### Problem
The answer should hold only the lines from the one that contains "significativo y subraya" through the last line of the material, repeated exactly, without pictures.

### Dataset excerpts
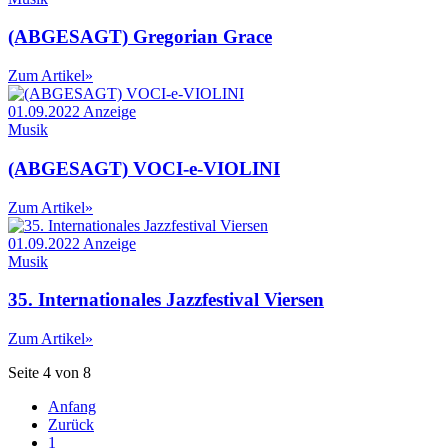
(ABGESAGT) Gregorian Grace
Zum Artikel
»
01.09.2022
Anzeige
Musik
(ABGESAGT) VOCI-e-VIOLINI
Zum Artikel
»
01.09.2022
Anzeige
Musik
35. Internationales Jazzfestival Viersen
Zum Artikel
»
Seite 4 von 8
Anfang
Zurück
1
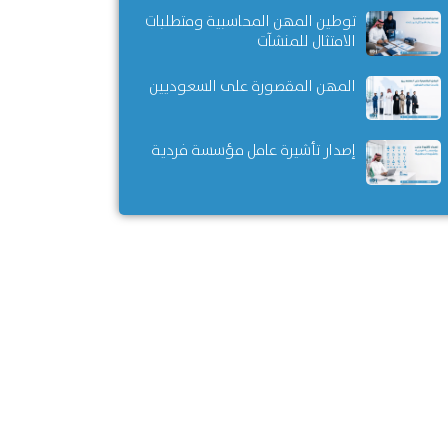
توطين المهن المحاسبية ومتطلبات
الامتثال للمنشآت
المهن المقصورة على السعوديين
إصدار تأشيرة عامل مؤسسة فردية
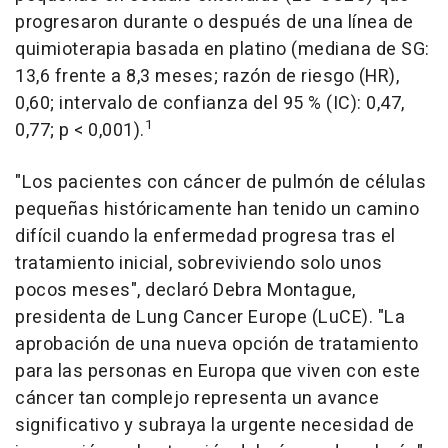
progresaron durante o después de una línea de
quimioterapia basada en platino (mediana de SG:
13,6 frente a 8,3 meses; razón de riesgo (HR),
0,60; intervalo de confianza del 95 % (IC): 0,47,
1
0,77; p < 0,001).
"Los pacientes con cáncer de pulmón de células
pequeñas históricamente han tenido un camino
difícil cuando la enfermedad progresa tras el
tratamiento inicial, sobreviviendo solo unos
pocos meses", declaró Debra Montague,
presidenta de Lung Cancer Europe (LuCE). "La
aprobación de una nueva opción de tratamiento
para las personas en Europa que viven con este
cáncer tan complejo representa un avance
significativo y subraya la urgente necesidad de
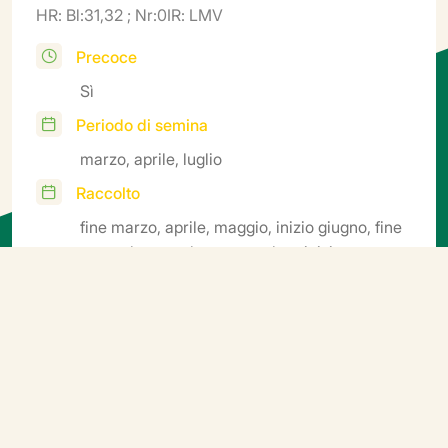
HR: Bl:31,32 ; Nr:0IR: LMV
Precoce
Sì
Periodo di semina
marzo, aprile, luglio
Raccolto
fine marzo, aprile, maggio, inizio giugno, fine
settembre, ottobre, novembre, inizio
dicembre
Informazioni aggiuntive
Testa voluminosa con foglie spesse e increspate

### Written answer
significativo y subraya la urgente necesidad de
HR: Bl:31,32 ; Nr:0IR: LMV
Precoce
Sì
Periodo di semina
marzo, aprile, luglio
Raccolto
fine marzo, aprile, maggio, inizio giugno, fine
settembre, ottobre, novembre, inizio
dicembre
Informazioni aggiuntive
Testa voluminosa con foglie spesse e increspate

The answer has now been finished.